Pobre Maddin. Quizá aún esté soñando con la reputación de otros totémicos autores de las últimas décadas. No en vano comparte el talante onírico y oblicuo de Lynch, la inmediatez tenebrista de Burton o la impúdica dramatización de Von Trier. Actrices fetiche como Isabella Rossellini, el gusto por las adaptaciones más o menos libérrimas de clásicos “góticos” como Drácula, o la fijación por la ciudad entendida como un cuerpo presente, palpitante y hosco. Su estrategia está en alterar modales contemporáneos y revolverlos con influencias extemporáneas –el blanco y negro del mudo, la edad dorada del film noir o la cinefilia ‘cultista’ de Hans Richter y los sueños que el dinero pueda comprar-. Mestizaje fílmico postmoderno para últimos mohicanos de ese arte tan ferozmente acorralado y comatoso como es el cine de hoy.

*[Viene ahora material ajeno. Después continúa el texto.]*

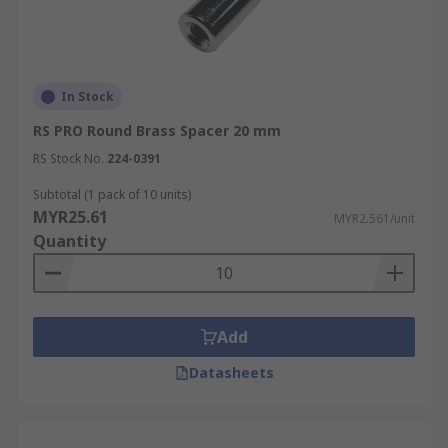
In Stock
RS PRO Round Brass Spacer 20 mm
RS Stock No.
224-0391
Subtotal (1 pack of 10 units)
MYR25.61
MYR2.561/unit
Quantity
Add
Datasheets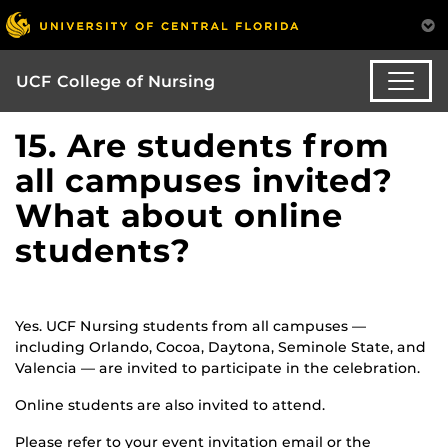
UCF College of Nursing
15. Are students from
all campuses invited?
What about online
students?
Yes. UCF Nursing students from all campuses —
including Orlando, Cocoa, Daytona, Seminole State, and
Valencia — are invited to participate in the celebration.
Online students are also invited to attend.
Please refer to your event invitation email or the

Winnipeg, emblema fantasmagórico y mutante de las ocurrencias de Maddin y objeto de la más cáustica ucronía, como lo será después en el ‘psicodocudrama’ de título homónimo que tuvo a bien ser protagonizado por un auténtico mito del celuloide como Ann Savage –la pérfida embaucadora de la imprescindible “Detour” de Ulmer-, concita un curioso proyecto de festival alternativo –“¿es esto un establo o una sala de conciertos?”- para tratar de dilucidar La Música Más Triste del Mundo, con el prosaico anzuelo de una siempre necesaria y sana embriaguez, más que justificada si estamos dejando los momentos más duros de la Gran Depresión. “La tristeza es el trasero de la felicidad. Es el espectáculo”.
La crueldad teñida de humor pragmático, el humor horneado de amarga turbulencia donde se comercia con el dolor, convertido en moneda de cambio. La nostalgia, siempre caprichosa, de la cual nos vamos a reír al final aunque nos pese, si con ello podemos salvar una bonita melodía, cínica y reconstituyente. Ocupar y amputar: música sentimental y grotesca. Desfile de personajes a un lado indefensos, al otro perversos, enredados en relaciones disparatadas, debatiéndose y pugnando por establecer su tragedia y personificarla en una banda sonora pertinente y brumosa. “Esto sí que es triste”.
El cine de Maddin tiene que estar “lleno de efectos”, rebosante de acción, planos y contraplanos –aunque en cierta manera “The saddest” sea en ese sentido de sus obras más contenidas- peleándose por ocupar sitio en un metraje, aquí también, afortunadamente recogido a la vieja usanza.
La música más triste del mundo es un tributo a la pérdida, a los desaparecidos, a los que dejaron su alma en el campo de batalla, no importa muy bien cuál ni de qué naturaleza está compuesta. Puro espectáculo. Se expresará con ritmos tribales o salves, ecos tailandeses o cante jondo, folk con aromas de Broadway o lamentos balcánicos: campeonato mundial de la pena.